However I want to say a few words today about The Black God's Drums by @pdjeliclark
#WBWSFF
Our recent hurricane scare here in Hawaii made this lovely novella seem EXTRA topical (it was always topical). #WBWSFF

Here it is:
I'm only going to talk about the 1st paragraph & why it worked so well for me that I practically cried while reading it. I have a lot of experience reading sff. I have strong opinions about worldbuilding because it matters to me.
#WBWSFF
Why does worldbuilding matter to me in the context of sff? Or of fiction in general? (because all fiction is about worldbuilding even if set in our world)

It's a matter of craft, as anything is, and also because wb has implications that reach far beyond the words & story
#WBWSFF
Today I'm not going to talk about wb and implications. I'm going to start by quoting the first paragraph of The Black God's Drums.
#WBWSFF
The night in New Orleans always got something going on, ma maman used to say—like this city don’t know how to sleep.

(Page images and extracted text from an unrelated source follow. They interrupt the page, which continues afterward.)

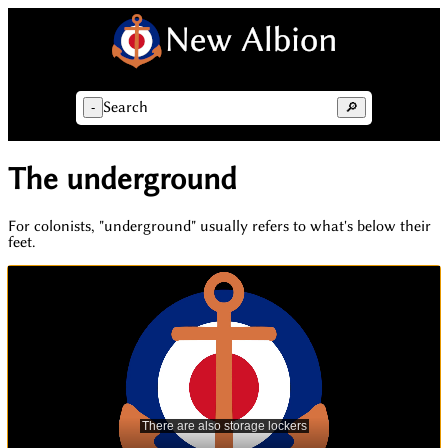
Search
-
🔎
The underground
For colonists, "underground" usually refers to what's below their
feet.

You want a good look, take the cable-elevator to the top of one of Les Grand Murs, where airships dock on the hour. +
#WBWSFF
Them giant iron walls ring the whole Big Miss on either side. Up here you can see New Algiers on the West Bank, its building yards all choked in factory smoke and workmen scurrying round the bones of new-built vessels like ants.
+
#WBWSFF
Turn around & there’s the downtown wards lit up with gas lamps like glittering stars. You can make out the other wall in the east over at Lake Borgne, & a fourth one like a crescent moon up north round Swamp Pontchartrain—what most folk call La Ville Morte, the Dead City.
#WBWSFF
First of all, every reader comes to a new story with the knowledge and experiences they have. They can't come with anything else. The idea that there is a universal or proper story is a myth except insofar as we tell stories about ourselves (humanity)
#WBWSFF
So first of all Clark situates me immediately: it's night (always something a bit ominous or mysterious about night) and it's New Orleans. But in case I don't know NO is a city, it's referenced as "this city" later in the first sentence.
#WBWSFF
But that "this city" reference also starts giving me a time frame and reference point, based on my own understand of American history, which may well be flawed or incomplete (almost certainly the latter).
#WBWSFF
"ma maman" I recognize as a Creole term, in the language sense, so now I know the narrator is likely native to the city? Or from a larger Creole-language population or background.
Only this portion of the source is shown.